- Eduardo Cunha, ex-presidente da Câmara, afirmou que a esquerda não conseguirá votos dos evangélicos nas próximas eleições, citando valores morais e familiares como entrave.
- Segundo Cunha, a influência do bolsonarismo entre evangélicos resulta de afinidade ideológica e de uma agenda que prioriza questões morais e religiosas.
- Ele disse que o presidente Jair Bolsonaro consolidou esse apoio por meio de uma pauta alinhada aos valores evangélicos.
- O ex-deputado ressaltou que lideranças evangélicas ganham cada vez mais representatividade na política, o que se reflete no voto.

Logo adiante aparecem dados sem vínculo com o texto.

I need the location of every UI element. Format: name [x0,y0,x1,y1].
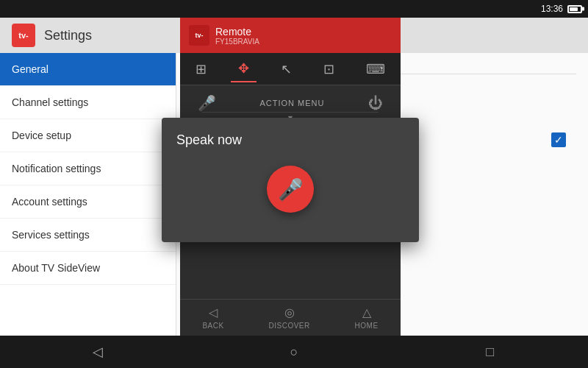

- Cunha afirmou que a esquerda precisa repensar o diálogo com os evangélicos, entendendo suas demandas e apresentando propostas que as atendam, diante da polarização atual.
O ex-presidente da Câmara dos Deputados, Eduardo Cunha, afirmou nesta quarta-feira, 31, em Vitória, no Espírito Santo, que a esquerda não obterá votos de evangélicos nas próximas eleições. Segundo Cunha, os valores defendidos pelos evangélicos dificultam o avanço de propostas de esquerda e fortalecem a atuação do bolsonarismo.
Ele apontou que a afinidade ideológica e uma agenda voltada a temas morais e religiosos ajudam a explicar o apoio dos evangélicos a lideranças ligadas ao bolsonarismo. Cunha disse que o presidente Jair Bolsonaro consolidou esse respaldo por dialogar com esse segmento.
Ainda conforme o ex-parlamentar, a militância evangélica tem ganhado representatividade política, o que se reflete na escolha do voto. Cunha destacou a necessidade de a esquerda repensar sua abordagem, buscando compreender demandas e apresentar propostas que atendam às expectativas desse eleitorado.
O posicionamento dele foi apresentado no contexto da atual polarização política brasileira, na qual valores morais e religiosos surgem como elementos centrais na disputa pelo apoio popular.